We have examined the originals, or certified, conformed or reproduction copies, of all such records, agreements, instruments and documents as we have deemed relevant or necessary as the basis for the opinion hereinafter expressed. In all such examinations, we have assumed the genuineness of all signatures on originals or certified copies and the conformity to original or certified copies of all copies submitted to us as conformed or reproduction copies.

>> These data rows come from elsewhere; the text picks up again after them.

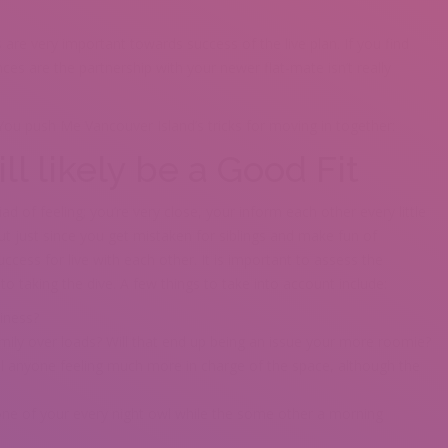
 are very important towards success of the live plan. If you find
es are the partnership with your newer flat-mate isn’t really
You push Me Vancouver Island’s tricks for moving in together:
ill likely be a Good Fit
 of feeling; you’re very close, your inform each other every little
t just since you get mistaken for siblings and make fun of
ccess for live with each other. It is important to assess the
o taking the dive. A few things to take into account include:
iness?
amily over loads? Will that end up being an issue your more roomie?
ll anyone feeling much more in charge of the space, although the
 one of your every night owl while the some other a morning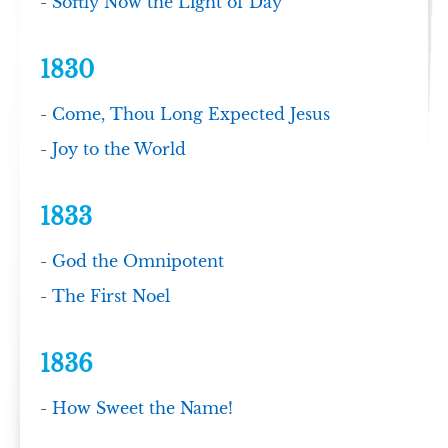
-
Softly Now the Light of Day
1830
-
Come, Thou Long Expected Jesus
-
Joy to the World
1833
-
God the Omnipotent
-
The First Noel
1836
-
How Sweet the Name!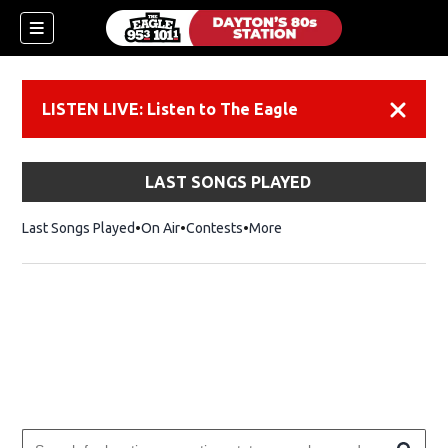
LISTEN LIVE: Listen to The Eagle
Dismiss
LAST SONGS PLAYED
Last Songs Played
On Air
Contests
More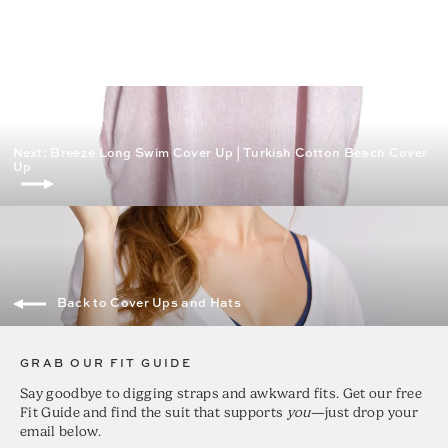
price
price
Next: Breeze Long Swim Cover Up | Turkish Cotton Beach Cover
Up
Back to Cover Ups and Hats
GRAB OUR FIT GUIDE
Say goodbye to digging straps and awkward fits. Get our free
Fit Guide and find the suit that supports
you
—just drop your
email below.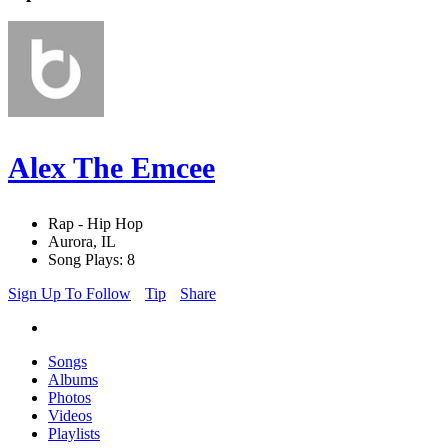
Alex The Emcee
Rap - Hip Hop
Aurora, IL
Song Plays: 8
Sign Up To Follow
Tip
Share
Songs
Albums
Photos
Videos
Playlists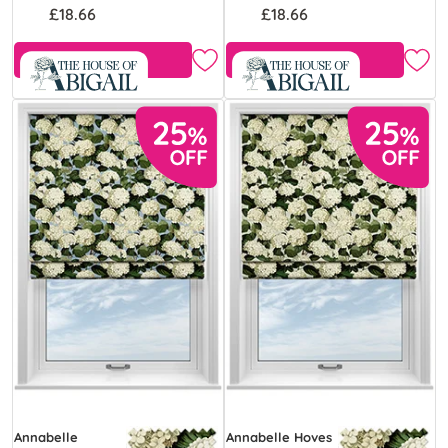
£18.66
£18.66
Free Sample
Free Sample
Annabelle
Annabelle Hoves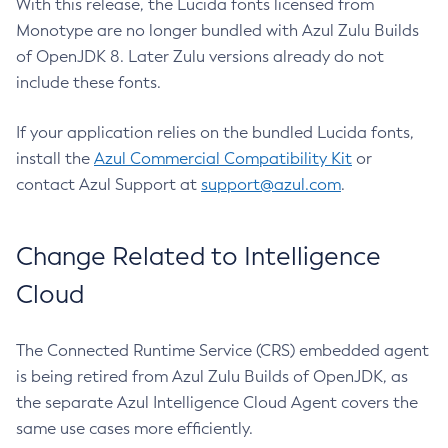
With this release, the Lucida fonts licensed from
Monotype are no longer bundled with Azul Zulu Builds
of OpenJDK 8. Later Zulu versions already do not
include these fonts.
If your application relies on the bundled Lucida fonts,
install the
Azul Commercial Compatibility Kit
or
contact Azul Support at
support@azul.com
.
Change Related to Intelligence
Cloud
The Connected Runtime Service (CRS) embedded agent
is being retired from Azul Zulu Builds of OpenJDK, as
the separate Azul Intelligence Cloud Agent covers the
same use cases more efficiently.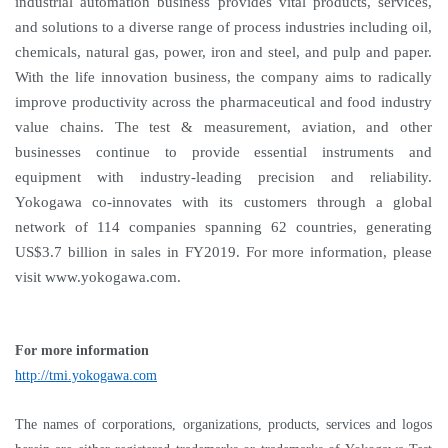
industrial automation business provides vital products, services,
and solutions to a diverse range of process industries including oil,
chemicals, natural gas, power, iron and steel, and pulp and paper.
With the life innovation business, the company aims to radically
improve productivity across the pharmaceutical and food industry
value chains. The test & measurement, aviation, and other
businesses continue to provide essential instruments and
equipment with industry-leading precision and reliability.
Yokogawa co-innovates with its customers through a global
network of 114 companies spanning 62 countries, generating
US$3.7 billion in sales in FY2019. For more information, please
visit www.yokogawa.com.
For more information
http://tmi.yokogawa.com
The names of corporations, organizations, products, services and logos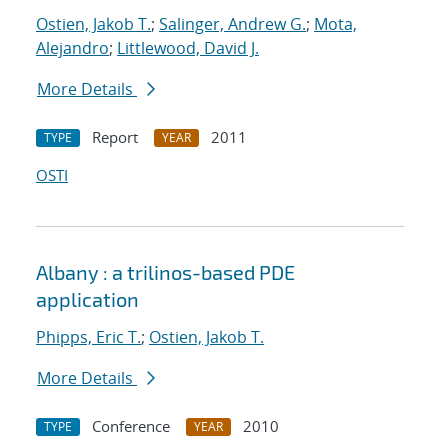
Ostien, Jakob T.
;
Salinger, Andrew G.
;
Mota,
Alejandro
;
Littlewood, David J.
More Details
Report
2011
TYPE
YEAR
OSTI
Albany : a trilinos-based PDE
application
Phipps, Eric T.
;
Ostien, Jakob T.
More Details
Conference
2010
TYPE
YEAR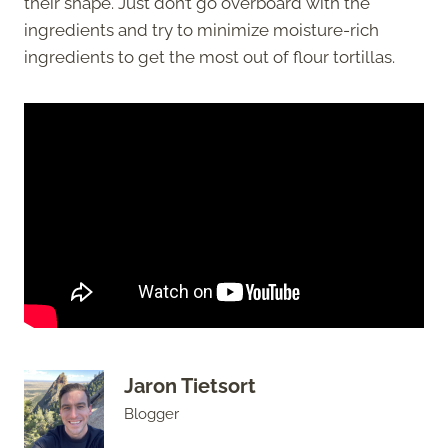
their shape. Just don’t go overboard with the
ingredients and try to minimize moisture-rich
ingredients to get the most out of flour tortillas.
Jaron Tietsort
Blogger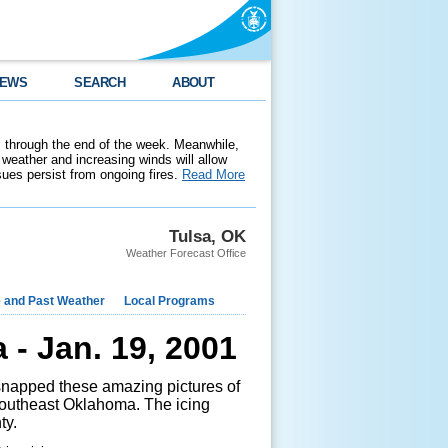
EWS
SEARCH
ABOUT
 through the end of the week. Meanwhile,
weather and increasing winds will allow
ssues persist from ongoing fires.
Read More
Tulsa, OK
Weather Forecast Office
e and Past Weather
Local Programs
- Jan. 19, 2001
apped these amazing pictures of
 southeast Oklahoma. The icing
ty.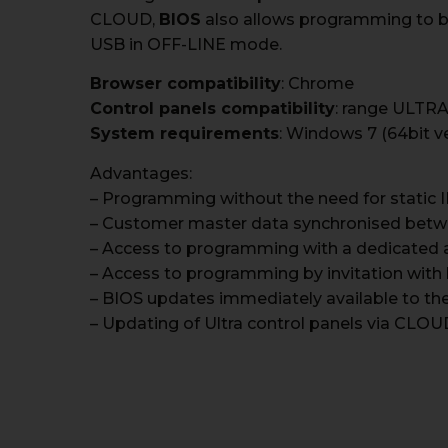
CLOUD,
BIOS
also allows programming to be 
USB in OFF-LINE mode.
Browser compatibility
: Chrome
Control panels compatibility
: range ULTRA
System requirements
: Windows 7 (64bit v
Advantages:
– Programming without the need for static 
– Customer master data synchronised bet
– Access to programming with a dedicated 
– Access to programming by invitation with 
– BIOS updates immediately available to the 
– Updating of Ultra control panels via CLOU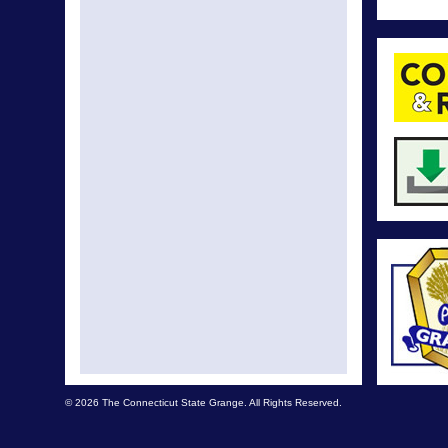
© 2026 The Connecticut State Grange. All Rights Reserved.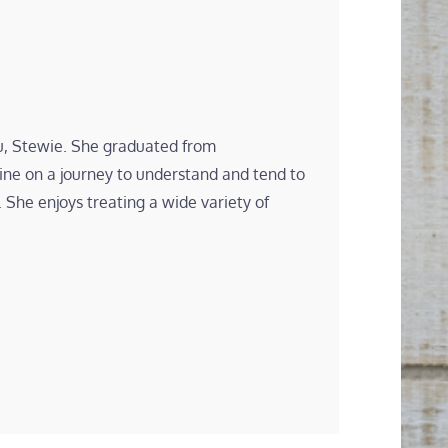
hu, Stewie. She graduated from
ne on a journey to understand and tend to
 She enjoys treating a wide variety of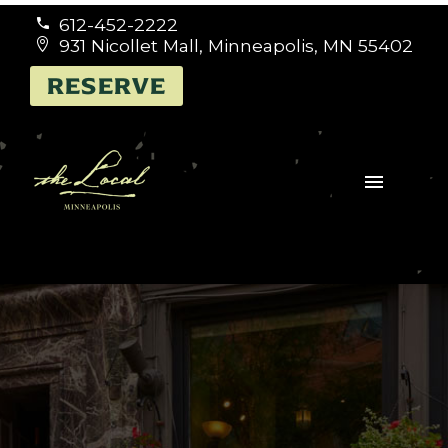
612-452-2222


931 Nicollet Mall, Minneapolis, MN 55402


RESERVE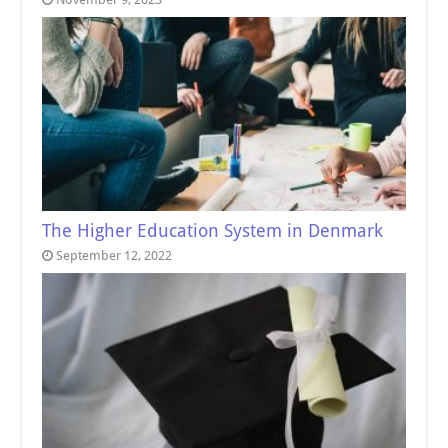
The Higher Education System in Denmark
September 12, 2022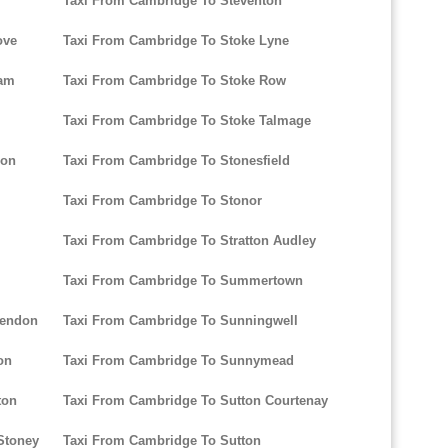
Taxi From Cambridge To Steventon
ove
Taxi From Cambridge To Stoke Lyne
ham
Taxi From Cambridge To Stoke Row
Taxi From Cambridge To Stoke Talmage
don
Taxi From Cambridge To Stonesfield
Taxi From Cambridge To Stonor
Taxi From Cambridge To Stratton Audley
Taxi From Cambridge To Summertown
sendon
Taxi From Cambridge To Sunningwell
on
Taxi From Cambridge To Sunnymead
ton
Taxi From Cambridge To Sutton Courtenay
Stoney
Taxi From Cambridge To Sutton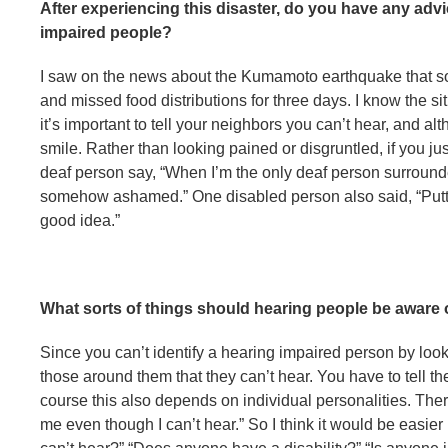
After experiencing this disaster, do you have any ad
impaired people?
I saw on the news about the Kumamoto earthquake that so
and missed food distributions for three days. I know the situ
it’s important to tell your neighbors you can’t hear, and a
smile. Rather than looking pained or disgruntled, if you ju
deaf person say, “When I’m the only deaf person surrounde
somehow ashamed.” One disabled person also said, “Putti
good idea.”
What sorts of things should hearing people be aware
Since you can’t identify a hearing impaired person by lookin
those around them that they can’t hear. You have to tell t
course this also depends on individual personalities. The
me even though I can’t hear.” So I think it would be easier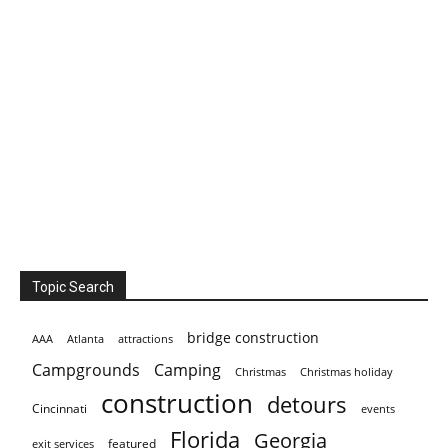
Topic Search
bridge construction
AAA
Atlanta
attractions
Campgrounds
Camping
Christmas holiday
Christmas
construction
detours
Cincinnati
events
Florida
Georgia
featured
exit services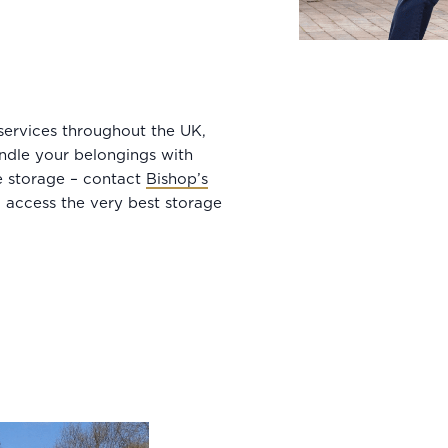
services throughout the UK,
ndle your belongings with
ee storage – contact
Bishop’s
 access the very best storage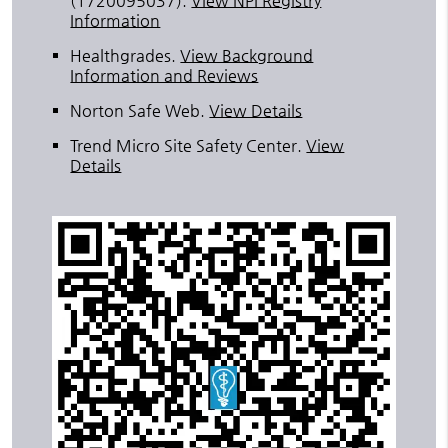
(1720095037).
View NPI Registry
Information
Healthgrades
.
View Background
Information and Reviews
Norton Safe Web
.
View Details
Trend Micro Site Safety Center
.
View
Details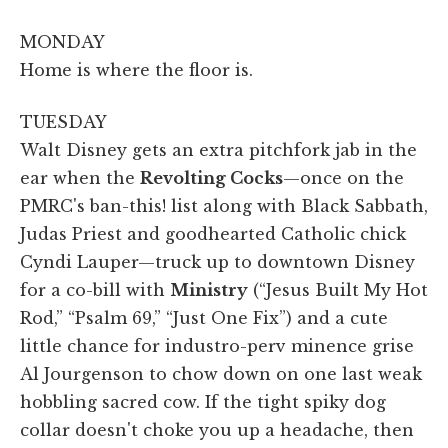
MONDAY
Home is where the floor is.
TUESDAY
Walt Disney gets an extra pitchfork jab in the
ear when the
Revolting Cocks
—once on the
PMRC's ban-this! list along with Black Sabbath,
Judas Priest and goodhearted Catholic chick
Cyndi Lauper—truck up to downtown Disney
for a co-bill with
Ministry
(“Jesus Built My Hot
Rod,” “Psalm 69,” “Just One Fix”) and a cute
little chance for industro-perv minence grise
Al Jourgenson to chow down on one last weak
hobbling sacred cow. If the tight spiky dog
collar doesn't choke you up a headache, then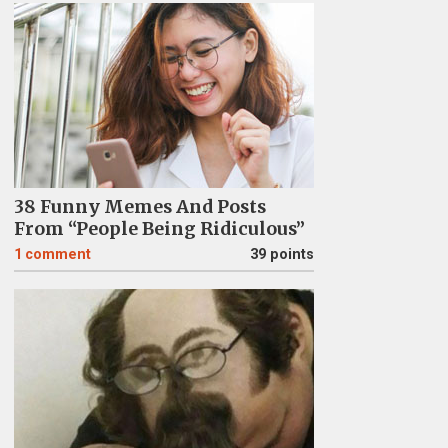
38 Funny Memes And Posts
From “People Being Ridiculous”
1
comment
39 points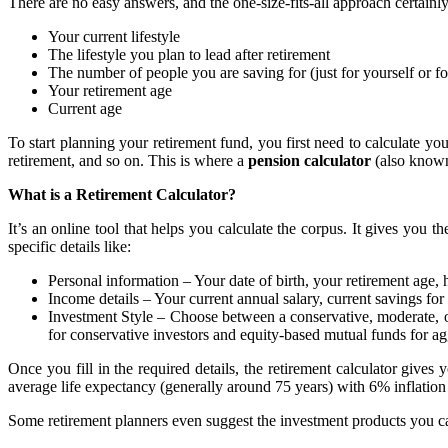
There are no easy answers, and the one-size-fits-all approach certainl
Your current lifestyle
The lifestyle you plan to lead after retirement
The number of people you are saving for (just for yourself or f
Your retirement age
Current age
To start planning your retirement fund, you first need to calculate you
retirement, and so on. This is where a
pension calculator
(also known
What is a Retirement Calculator?
It’s an online tool that helps you calculate the corpus. It gives you
specific details like:
Personal information – Your date of birth, your retirement age,
Income details – Your current annual salary, current savings for 
Investment Style – Choose between a conservative, moderate, or
for conservative investors and equity-based mutual funds for a
Once you fill in the required details, the retirement calculator giv
average life expectancy (generally around 75 years) with 6% inflatio
Some retirement planners even suggest the investment products you ca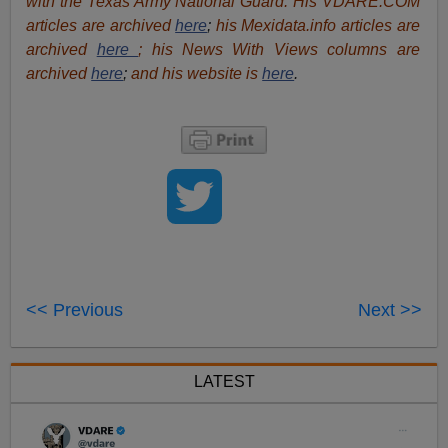
with the Texas Army National Guard. His VDARE.COM
articles are archived
here
;
his Mexidata.info articles are
archived
here
; his News With Views columns are
archived
here
;
and his website is
here
.
<< Previous
Next >>
LATEST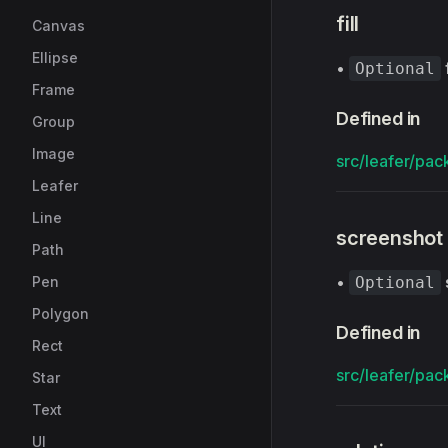
fill
Canvas
Ellipse
•
Optional
Frame
Defined in
Group
Image
src/leafer/pack
Leafer
Line
screenshot
Path
•
Pen
Optional
Polygon
Defined in
Rect
src/leafer/pack
Star
Text
UI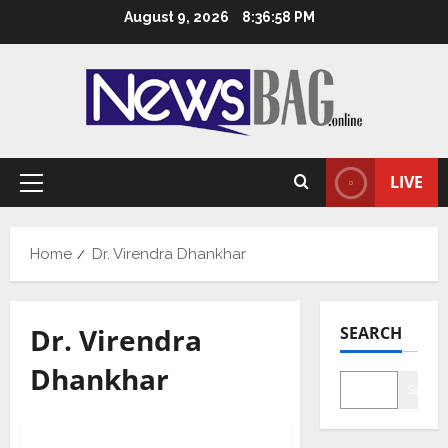
Skip
August 9, 2026
8:36:58 PM
to
content
LIVE
Primary
Menu
Home
Dr. Virendra Dhankhar
Dr. Virendra
SEARCH
Dhankhar
Searc
Health & Fitness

As to various questions of fact relevant to such opinion, we have relied upon, and assumed the accuracy of, certificates and oral or written statements and other information of or from public officials, officers or representatives of the Company, and others.

Based on the foregoing, and the laws of the State of Nevada, we are of the opinion that the Shares have been duly authorized and, upon issuance and delivery against payment therefor in accordance with the terms of the Registration Statement, the Shares will be validly issued, fully paid and non-assessable.

We hereby consent to the filing of this opinion as an exhibit to the Registration Statement. In giving this consent, we do not hereby admit that we are in the category of persons whose consent is required under Section 7 of the Act.